From: The respiratory exchange of animals and man by August Krogh, 1916, page 42.

“Regnard [1879] collected the expired air in a rubber bag from which it was afterwards delivered and measured through a meter, but his bags were probably not tight against diffusion and his technique very faulty.  This principal, however, is excellent for certain types of experiments, and it has recently been revived by Douglas who has worked out a method which is specially adapted for the study of the respiratory exchange during open-air exercise in circumstances where all other instruments would fail, but which also prove useful in a number of other cases, e.g. on bed-ridden patients (Fig. 17). The subject breathes during an introductory period through the mouthpiece and valves.  When it is desired to make an experiment the three-way tap is turned so as to connect with the bag and the expired air collected over a certain period.  With violent exercise a bag taking 60 liters will not hold the air expired during one minute, but is has been shown (Krogh [1913]) that experiments of even shorter duration are sufficient to give perfectly reliable results. The air collected in the bag is afterwards analysed and measured by connecting with a gas meter of suitable size and pressing the air slowly out of the bag. When a gas analysis is considered a thing to be avoided the contents of the bag can be taken through a Haldane set of vessels for absorbing water vapour and carbon dioxide and the total carbon dioxide determined by weighing.”

Douglas Bag, 1920


From: The Newer Methods of Blood and Urine Chemistry, by  By Rutherford Birchard Hayes Gradwohl, Abraham Jacob Blaivas, 1920, Page 373.

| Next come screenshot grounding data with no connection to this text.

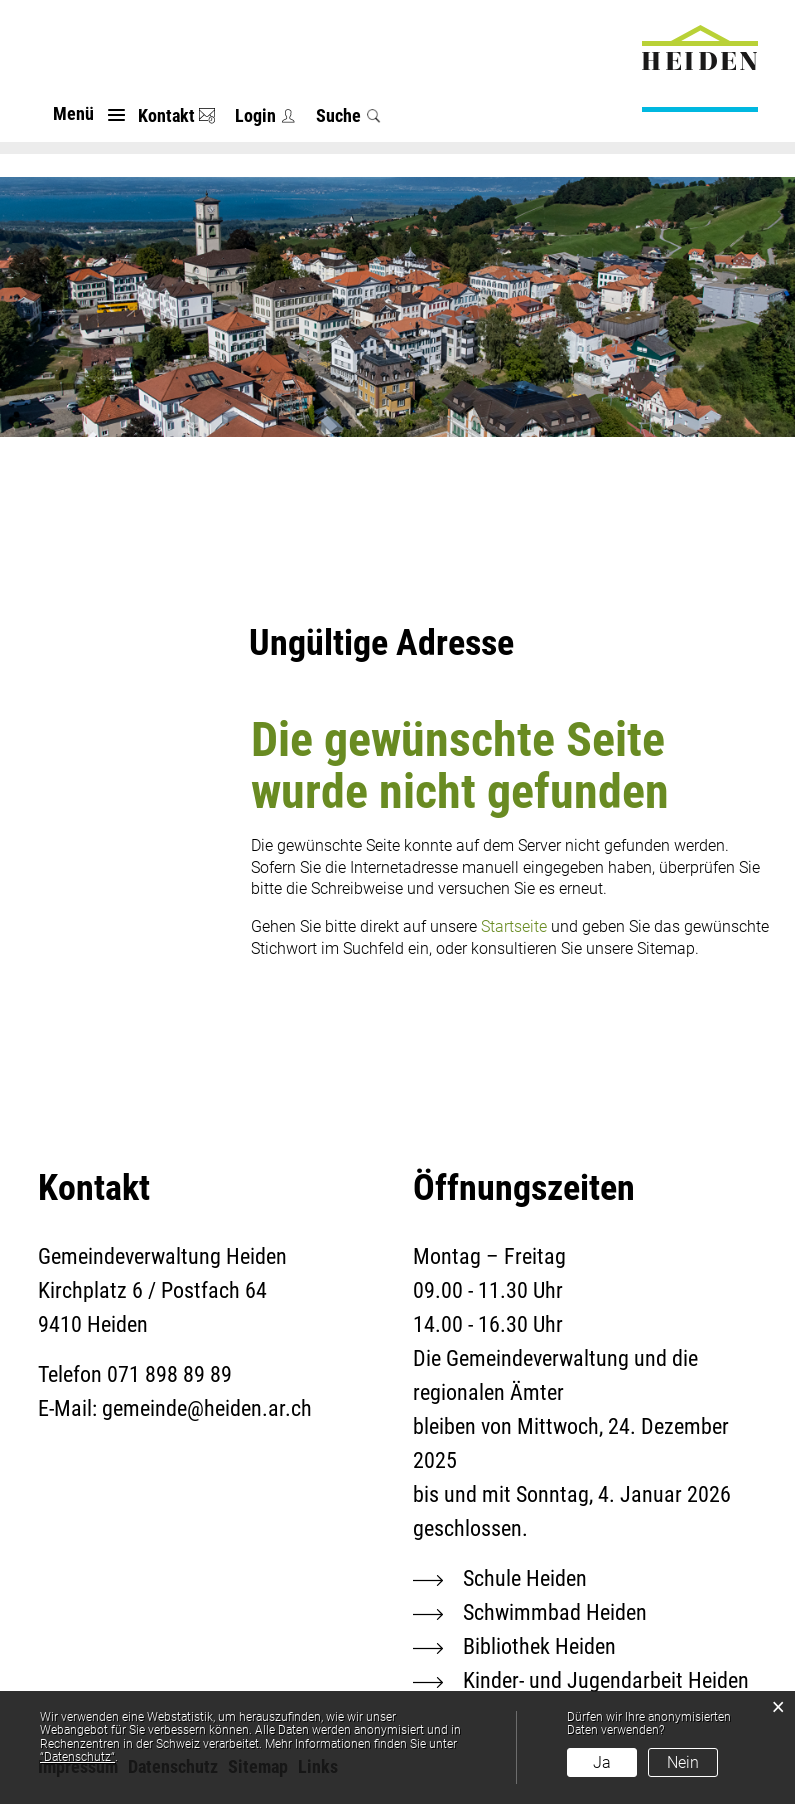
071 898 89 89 (169, 1374)
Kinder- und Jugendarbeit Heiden (606, 1680)
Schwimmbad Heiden (555, 1612)
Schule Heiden (525, 1578)
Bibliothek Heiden (539, 1646)
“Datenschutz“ (77, 1757)
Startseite (514, 926)
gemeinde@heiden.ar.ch (207, 1408)
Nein (683, 1762)
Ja (602, 1762)
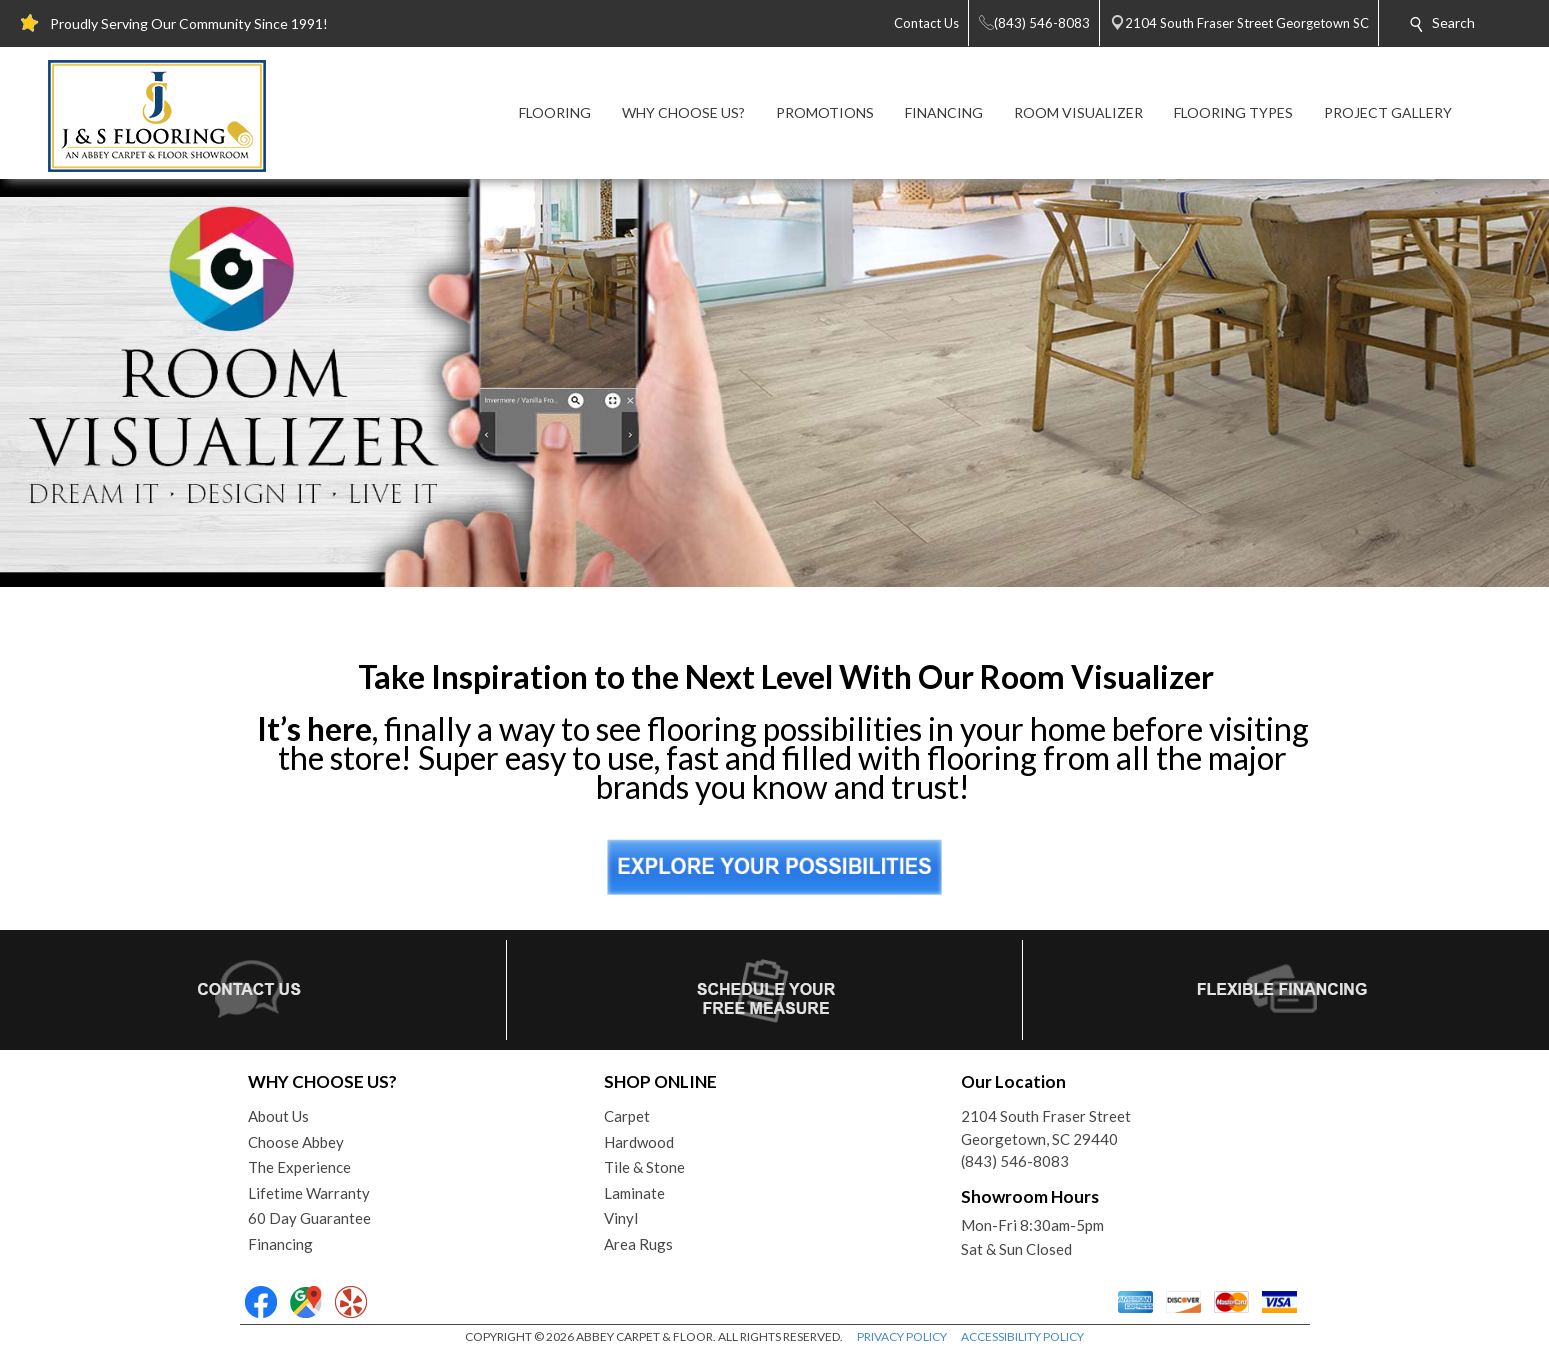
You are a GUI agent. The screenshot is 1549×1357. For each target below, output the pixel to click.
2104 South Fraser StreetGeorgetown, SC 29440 (1046, 1127)
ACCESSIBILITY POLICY (1022, 1336)
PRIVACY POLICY (902, 1336)
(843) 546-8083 (1015, 1161)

“The Douglas Bag.  The Douglas Bag is made of rubber-lined cloth, and is capable of holding from 50 to 100 liters.  It is especially useful for investigations during exercise, since it is fitted with straps so that the bag can be fastened to the shoulders (Fig. 73).  It is then connected with the valves, the mouthpiece of which is placed between the lips.  Respirations are commenced with the three-way valve turned so as to allow the expirations to pass directly outside.  After respiratory equilibrium is established, the three-way valve is turned during an inspiratory period so that the succeeding expirations may pass into the bag.  The time required to fill the bag comfortably is determined with a stop-watch.  The air which has been collected in the bag during the period is thoroughly mixed and passed through a meter, the temperature and barometric pressure are noted, and a sample analyzed in the Haldane gas apparatus.  The bag should be emptied completely by rolling it up when nearly empty.”